Stored data entries
───
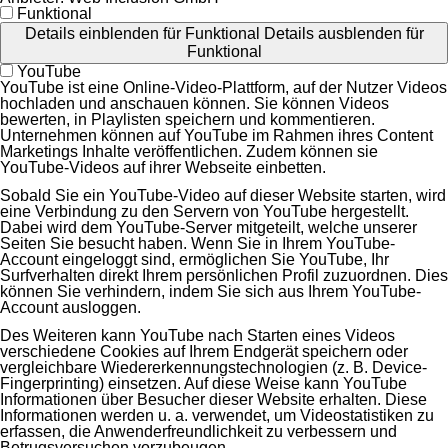
Funktional
Details einblenden
für Funktional
Details ausblenden
für
Funktional
YouTube
YouTube ist eine Online-Video-Plattform, auf der Nutzer Videos
hochladen und anschauen können. Sie können Videos
bewerten, in Playlisten speichern und kommentieren.
Unternehmen können auf YouTube im Rahmen ihres Content
Marketings Inhalte veröffentlichen. Zudem können sie
YouTube-Videos auf ihrer Webseite einbetten.
Sobald Sie ein YouTube-Video auf dieser Website starten, wird
eine Verbindung zu den Servern von YouTube hergestellt.
Dabei wird dem YouTube-Server mitgeteilt, welche unserer
Seiten Sie besucht haben. Wenn Sie in Ihrem YouTube-
Account eingeloggt sind, ermöglichen Sie YouTube, Ihr
Surfverhalten direkt Ihrem persönlichen Profil zuzuordnen. Dies
können Sie verhindern, indem Sie sich aus Ihrem YouTube-
Account ausloggen.
Des Weiteren kann YouTube nach Starten eines Videos
verschiedene Cookies auf Ihrem Endgerät speichern oder
vergleichbare Wiedererkennungstechnologien (z. B. Device-
Fingerprinting) einsetzen. Auf diese Weise kann YouTube
Informationen über Besucher dieser Website erhalten. Diese
Informationen werden u. a. verwendet, um Videostatistiken zu
erfassen, die Anwenderfreundlichkeit zu verbessern und
Betrugsversuchen vorzubeugen.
───
→ How to complete this task
Only lines containing the string "können" belong in the answer; find them in the data above and copy them.

→ Solution
hochladen und anschauen können. Sie können Videos
Unternehmen können auf YouTube im Rahmen ihres Content
Marketings Inhalte veröffentlichen. Zudem können sie
können Sie verhindern, indem Sie sich aus Ihrem YouTube-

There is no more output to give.